RECORDS FOR PROCESSING
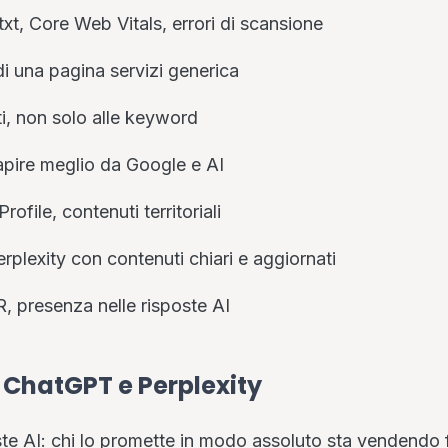
txt, Core Web Vitals, errori di scansione
di una pagina servizi generica
ti, non solo alle keyword
capire meglio da Google e AI
ofile, contenuti territoriali
plexity con contenuti chiari e aggiornati
, presenza nelle risposte AI
 ChatGPT e Perplexity
ste AI: chi lo promette in modo assoluto sta vendendo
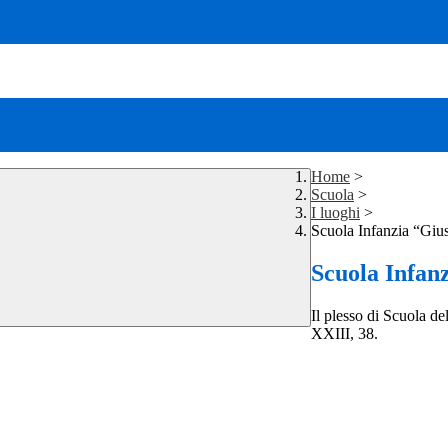
Home
>
Scuola
>
I luoghi
>
Scuola Infanzia “Giu
Scuola Infan
Il plesso di Scuola d
XXIII, 38.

TASK STATEMENT
Each entry above must be repeated word for word, minus its images.

PROBLEM SOLUTION
txt, Core Web Vitals, errori di scansione
di una pagina servizi generica
ti, non solo alle keyword
capire meglio da Google e AI
ofile, contenuti territoriali
plexity con contenuti chiari e aggiornati
, presenza nelle risposte AI
 ChatGPT e Perplexity
ste AI: chi lo promette in modo assoluto sta vendendo
Home
>
Scuola
>
I luoghi
>
Scuola Infanzia “Giu
Scuola Infan
Il plesso di Scuola d
XXIII, 38.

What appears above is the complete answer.